I'll tell you what. Take a look at the financial tables provided by the company on Tuesday evening. What jumps off the page? Operating margin of 3.2%. That number compares to operating margin of 6.6% for the same quarter last year... or rather it does not compare. Not very well at least. It may or may not be noteworthy that for the most recent quarter, key competitor United Parcel Service (UPS) was able to boast operating margin of 7.6% for their most recent quarter. Net income? Glad you asked. For this quarter, that line printed at $560 million, compared to $935 million a year ago.
Back to the analyst community. Yes, JP Morgan was positive, but that was ahead of earnings. Since the numbers dropped. I have taken note of at least eight comments made, three of which were by five star analysts. All three either downgraded the name, or reduced target price. The gist seems to be that the firm now needs to show the street, that perhaps patience has started to wane. I would say the most positive among the group was Patrick Brown of Raymond James. Brown reduced target from $175 to $167, but left a Buy rating on the shares.
Now, about the loss of business from that large customer. There is no doubt that the last mile, and ever shrinking allowances for delivery times are pressing the delivery services industry, not to mention e-commerce retailers. This summer FedEx ended the firm's Ground delivery and Express shipping contracts with Amazon as Amazon has rapidly built up its own network for parcel delivery.
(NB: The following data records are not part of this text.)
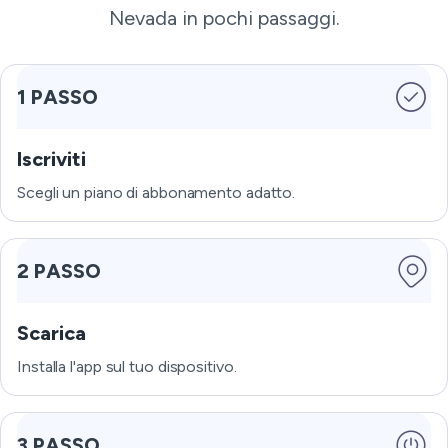
Nevada in pochi passaggi.
1 PASSO
Iscriviti
Scegli un piano di abbonamento adatto.
2 PASSO
Scarica
Installa l'app sul tuo dispositivo.
3 PASSO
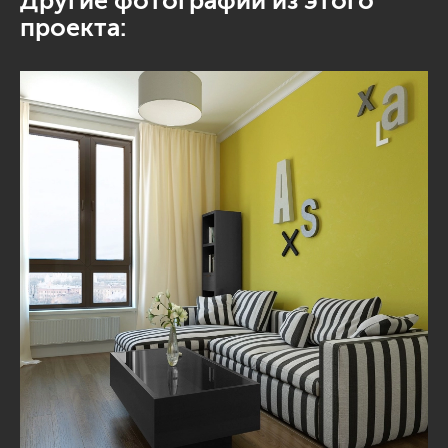
Другие фотографии из этого
проекта:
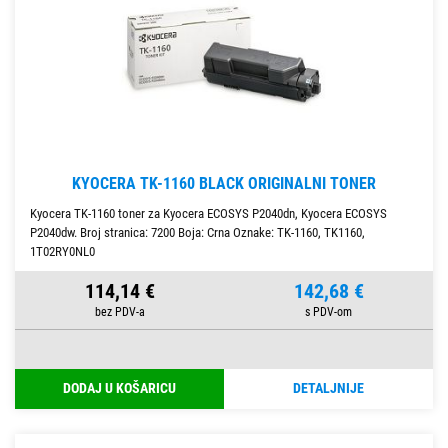
KYOCERA TK-1160 BLACK ORIGINALNI TONER
Kyocera TK-1160 toner za Kyocera ECOSYS P2040dn, Kyocera ECOSYS
P2040dw. Broj stranica: 7200 Boja: Crna Oznake: TK-1160, TK1160,
1T02RY0NL0
114,14 €
142,68 €
DODAJ U KOŠARICU
DETALJNIJE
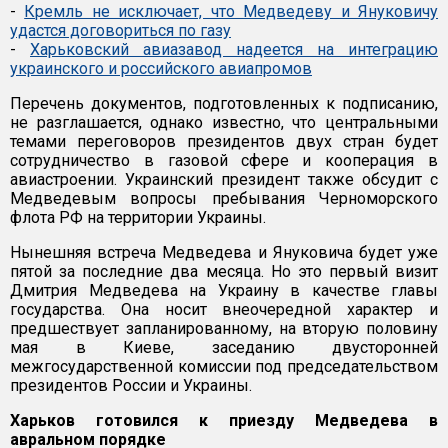
-
Кремль не исключает, что Медведеву и Януковичу
удастся договориться по газу
-
Харьковский авиазавод надеется на интеграцию
украинского и российского авиапромов
Перечень документов, подготовленных к подписанию,
не разглашается, однако известно, что центральными
темами переговоров президентов двух стран будет
сотрудничество в газовой сфере и кооперация в
авиастроении. Украинский президент также обсудит с
Медведевым вопросы пребывания Черноморского
флота РФ на территории Украины.
Нынешняя встреча Медведева и Януковича будет уже
пятой за последние два месяца. Но это первый визит
Дмитрия Медведева на Украину в качестве главы
государства. Она носит внеочередной характер и
предшествует запланированному, на вторую половину
мая в Киеве, заседанию двусторонней
межгосударственной комиссии под председательством
президентов России и Украины.
Харьков готовился к приезду Медведева в
авральном порядке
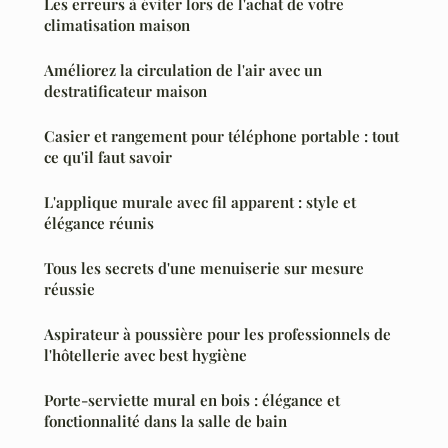
Les erreurs à éviter lors de l'achat de votre
climatisation maison
Améliorez la circulation de l'air avec un
destratificateur maison
Casier et rangement pour téléphone portable : tout
ce qu'il faut savoir
L'applique murale avec fil apparent : style et
élégance réunis
Tous les secrets d'une menuiserie sur mesure
réussie
Aspirateur à poussière pour les professionnels de
l'hôtellerie avec best hygiène
Porte-serviette mural en bois : élégance et
fonctionnalité dans la salle de bain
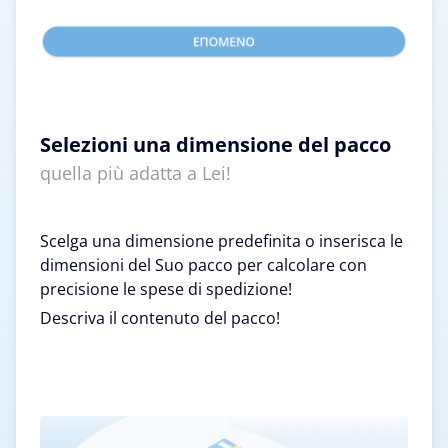
Selezioni una dimensione del pacco
quella più adatta a Lei!
Scelga una dimensione predefinita o inserisca le
dimensioni del Suo pacco per calcolare con
precisione le spese di spedizione!
Descriva il contenuto del pacco!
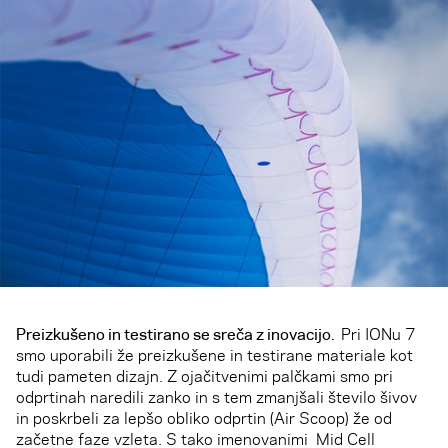
Preizkušeno in testirano se sreča z inovacijo.
Pri IONu 7
smo uporabili že preizkušene in testirane materiale kot
tudi pameten dizajn. Z ojačitvenimi palčkami smo pri
odprtinah naredili zanko in s tem zmanjšali število šivov
in poskrbeli za lepšo obliko odprtin (Air Scoop) že od
začetne faze vzleta. S tako imenovanimi Mid Cell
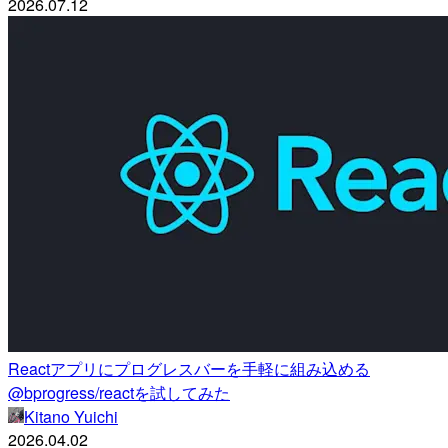
2026.07.12
Reactアプリにプログレスバーを手軽に組み込める
@bprogress/reactを試してみた
Kitano Yuichi
2026.04.02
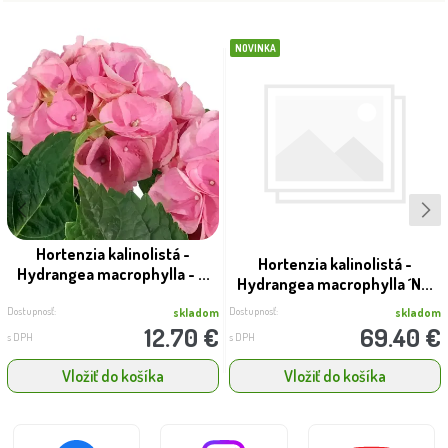
NOVINKA
Hortenzia kalinolistá -
Hortenzia kalinolistá -
Hydrangea macrophylla - ...
Hydrangea macrophylla ´N...
Dostupnosť:
Dostupnosť:
skladom
skladom
12.70 €
69.40 €
s DPH
s DPH
Vložiť do košíka
Vložiť do košíka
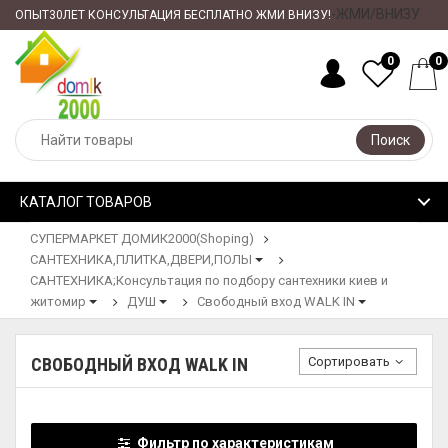
-ЖМИ/ВНИЗУ
ОПЫТ30ЛЕТ КОНСУЛЬТАЦИЯ БЕСПЛАТНО ЖМИ ВНИЗУ!
0
0
Поиск
КАТАЛОГ ТОВАРОВ
СУПЕРМАРКЕТ ДОМИК2000(Shoping)
САНТЕХНИКА,ПЛИТКА,ДВЕРИ,ПОЛЫ
САНТЕХНИКА;Консультация по подбору сантехники киев и
житомир
ДУШ
Свободный вход WALK IN
Сортировать
СВОБОДНЫЙ ВХОД WALK IN
Фильтр по характеристикам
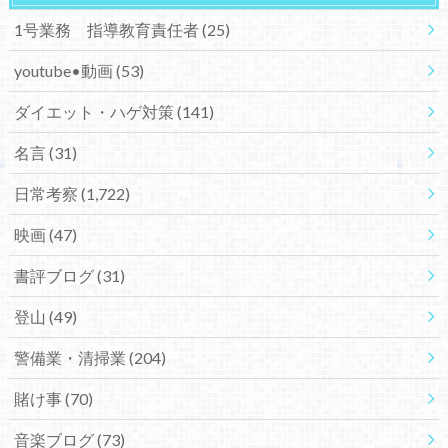
1号業務 指導教育責任者
(25)
youtube•動画
(53)
ダイエット・ハゲ対策
(141)
名言
(31)
日常考察
(1,722)
映画
(47)
書評ブログ
(31)
登山
(49)
警備業・清掃業
(204)
賭け事
(70)
音楽ブログ
(73)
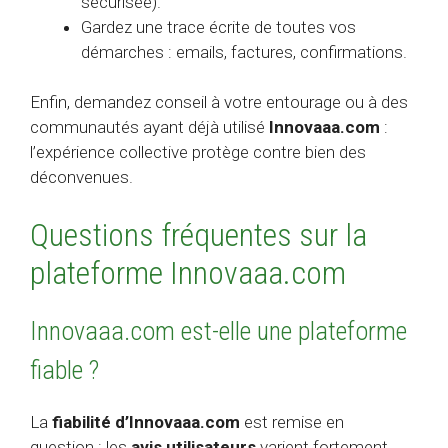
sécurisée).
Gardez une trace écrite de toutes vos
démarches : emails, factures, confirmations.
Enfin, demandez conseil à votre entourage ou à des
communautés ayant déjà utilisé
Innovaaa.com
:
l’expérience collective protège contre bien des
déconvenues.
Questions fréquentes sur la
plateforme Innovaaa.com
Innovaaa.com est-elle une plateforme
fiable ?
La
fiabilité d’Innovaaa.com
est remise en
question : les
avis utilisateurs
varient fortement.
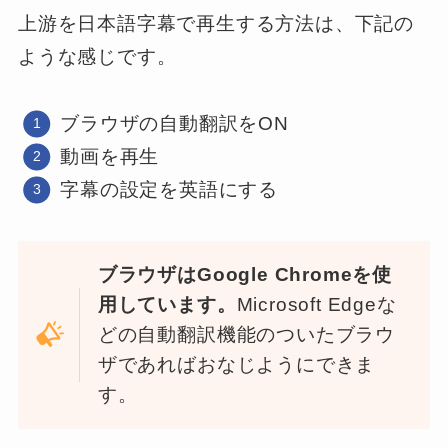
上游を日本語字幕で再生する方法は、下記の
ような感じです。
ブラウザの自動翻訳をON
動画を再生
字幕の設定を英語にする
ブラウザはGoogle Chromeを使
用しています。
Microsoft Edgeな
どの自動翻訳機能のついたブラウ
ザであればおなじようにできま
す。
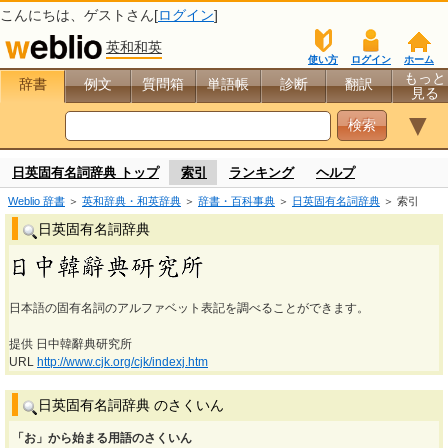
こんにちは、
ゲスト
さん[
ログイン
]
英和和英
使い方
ログイン
ホーム
もっと
辞書
例文
質問箱
単語帳
診断
翻訳
見る
▼
日英固有名詞辞典 トップ
索引
ランキング
ヘルプ
Weblio 辞書
＞
英和辞典・和英辞典
＞
辞書・百科事典
＞
日英固有名詞辞典
＞ 索引
日英固有名詞辞典
日本語の固有名詞のアルファベット表記を調べることができます。
提供 日中韓辭典研究所
URL
http://www.cjk.org/cjk/indexj.htm
日英固有名詞辞典 のさくいん
「お」から始まる用語のさくいん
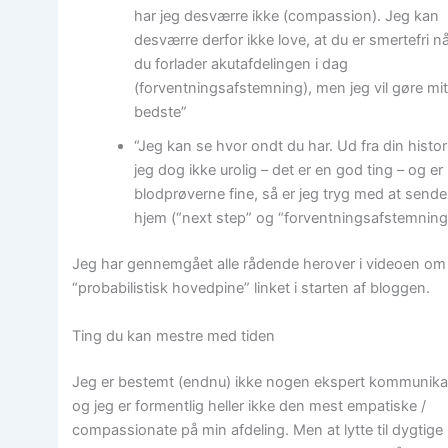
har jeg desværre ikke (compassion). Jeg kan
desværre derfor ikke love, at du er smertefri n
du forlader akutafdelingen i dag
(forventningsafstemning), men jeg vil gøre mi
bedste”
“Jeg kan se hvor ondt du har. Ud fra din histor
jeg dog ikke urolig – det er en god ting – og er
blodprøverne fine, så er jeg tryg med at sende
hjem (“next step” og “forventningsafstemning
Jeg har gennemgået alle rådende herover i videoen om
“probabilistisk hovedpine” linket i starten af bloggen.
Ting du kan mestre med tiden
Jeg er bestemt (endnu) ikke nogen ekspert kommunika
og jeg er formentlig heller ikke den mest empatiske /
compassionate på min afdeling. Men at lytte til dygtige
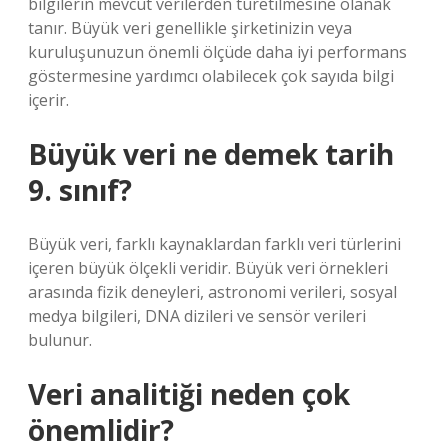
bilgilerin mevcut verilerden türetilmesine olanak
tanır. Büyük veri genellikle şirketinizin veya
kuruluşunuzun önemli ölçüde daha iyi performans
göstermesine yardımcı olabilecek çok sayıda bilgi
içerir.
Büyük veri ne demek tarih
9. sınıf?
Büyük veri, farklı kaynaklardan farklı veri türlerini
içeren büyük ölçekli veridir. Büyük veri örnekleri
arasında fizik deneyleri, astronomi verileri, sosyal
medya bilgileri, DNA dizileri ve sensör verileri
bulunur.
Veri analitiği neden çok
önemlidir?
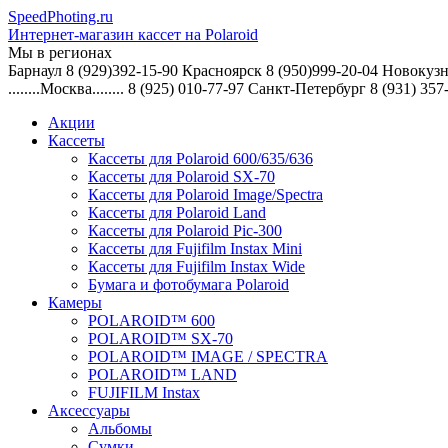
SpeedPhoting.ru
Интернет-магазин кассет на Polaroid
Мы в
регионах
Барнаул 8 (929)392-15-90 Красноярск 8 (950)999-20-04 Новокузн
........Москва........ 8 (925) 010-77-97 Санкт-Петербург 8 (931) 357
Акции
Кассеты
Кассеты для Polaroid 600/635/636
Кассеты для Polaroid SX-70
Кассеты для Polaroid Image/Spectra
Кассеты для Polaroid Land
Кассеты для Polaroid Pic-300
Кассеты для Fujifilm Instax Mini
Кассеты для Fujifilm Instax Wide
Бумага и фотобумага Polaroid
Камеры
POLAROID™ 600
POLAROID™ SX-70
POLAROID™ IMAGE / SPECTRA
POLAROID™ LAND
FUJIFILM Instax
Аксессуары
Альбомы
Сумки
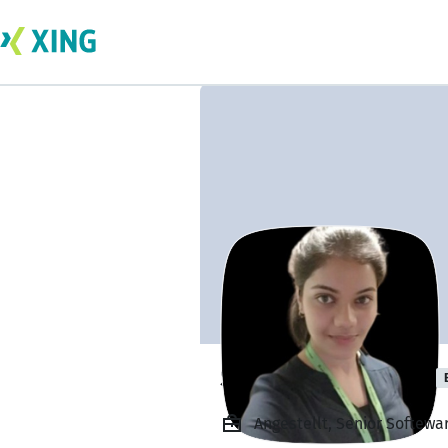
SONALI SHARMA
Angestellt, Senior Softewa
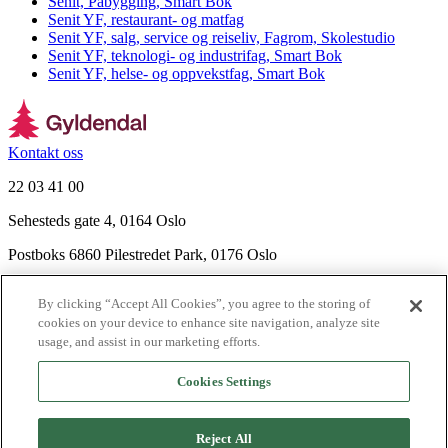
Senit, Påbygging, Smart Bok
Senit YF, restaurant- og matfag
Senit YF, salg, service og reiseliv, Fagrom, Skolestudio
Senit YF, teknologi- og industrifag, Smart Bok
Senit YF, helse- og oppvekstfag, Smart Bok
Kontakt oss
22 03 41 00
Sehesteds gate 4, 0164 Oslo
Postboks 6860 Pilestredet Park, 0176 Oslo
Finn frem
By clicking “Accept All Cookies”, you agree to the storing of
Nyhetsbrev
cookies on your device to enhance site navigation, analyze site
Ledige stillinger
usage, and assist in our marketing efforts.
Send inn manus
Cookies Settings
Om Gyldendal
Support
Reject All
Presse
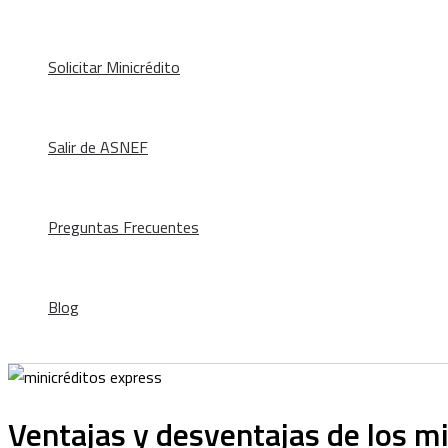
Solicitar Minicrédito
Salir de ASNEF
Preguntas Frecuentes
Blog
Ventajas y desventajas de los m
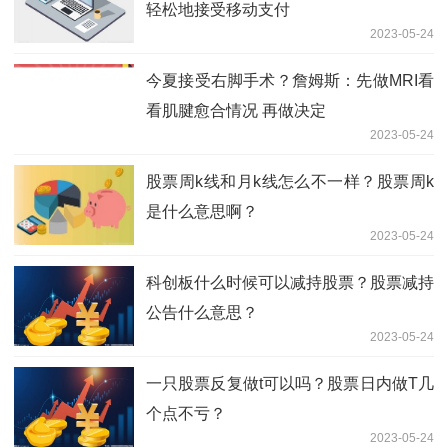
轻松地接受移动支付
2023-05-24
今夏接受右脚手术？詹姆斯：先做MRI看
看肌腱愈合情况 再做决定
2023-05-24
股票周k线和月k线怎么不一样？股票周k
是什么意思啊？
2023-05-24
科创板什么时候可以减持股票？股票减持
公告什么意思？
2023-05-24
一只股票反复做t可以吗？股票日内做T几
个点不亏？
2023-05-24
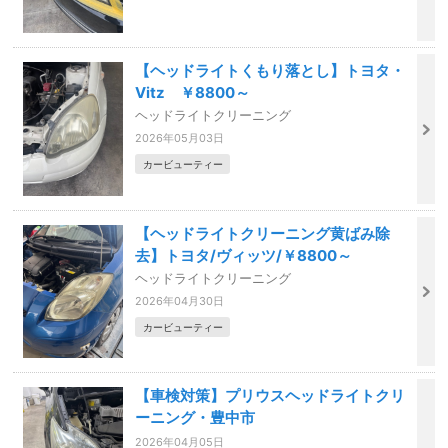
【ヘッドライトくもり落とし】トヨタ・
Vitz ￥8800～
ヘッドライトクリーニング
2026年05月03日
カービューティー
【ヘッドライトクリーニング黄ばみ除
去】トヨタ/ヴィッツ/￥8800～
ヘッドライトクリーニング
2026年04月30日
カービューティー
【車検対策】プリウスヘッドライトクリ
ーニング・豊中市
2026年04月05日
On Monday, Amazon blocked third parties from using FedEx's Ground and Home delivery services for Prime shipments, citing a decline in performance at FedEx heading into the holidays. Morgan Stanley had mentioned earlier in December that perhaps Amazon was already delivering about half of its own packages domestically. This overflow of business will not benefit UPS at the expense of FedEx. For now.
Sadly, for FedEx shareholders, these shares have plummeted on Wednesday, crossing over the central trend line of this Raff Regression model. Why is this significant? After flirting with the possibility of breaking out of this downward sloping trend just days ago, this confirms for those interested that the trend is very much in tact. Instead of being able to use the 200 day SMA as something of a springboard, shareholders must now brace themselves for the possibility of a lower low at some point in early 2020.
In all sincerity, that low is just $10 away at this point. One could put on a bear put spread if they also feel this way, but I think one really has to ask oneself. In this environment, with so many metrics moving the right way, supported by improving macro-economic data, does one really need to be in FDX? A better idea might simply be buying a few shares of UPS on this broad dip in the transports that has been caused by FedEx. At least UPS pays shareholders 3.2% just to hang around. FedEx pays out just 1.6%.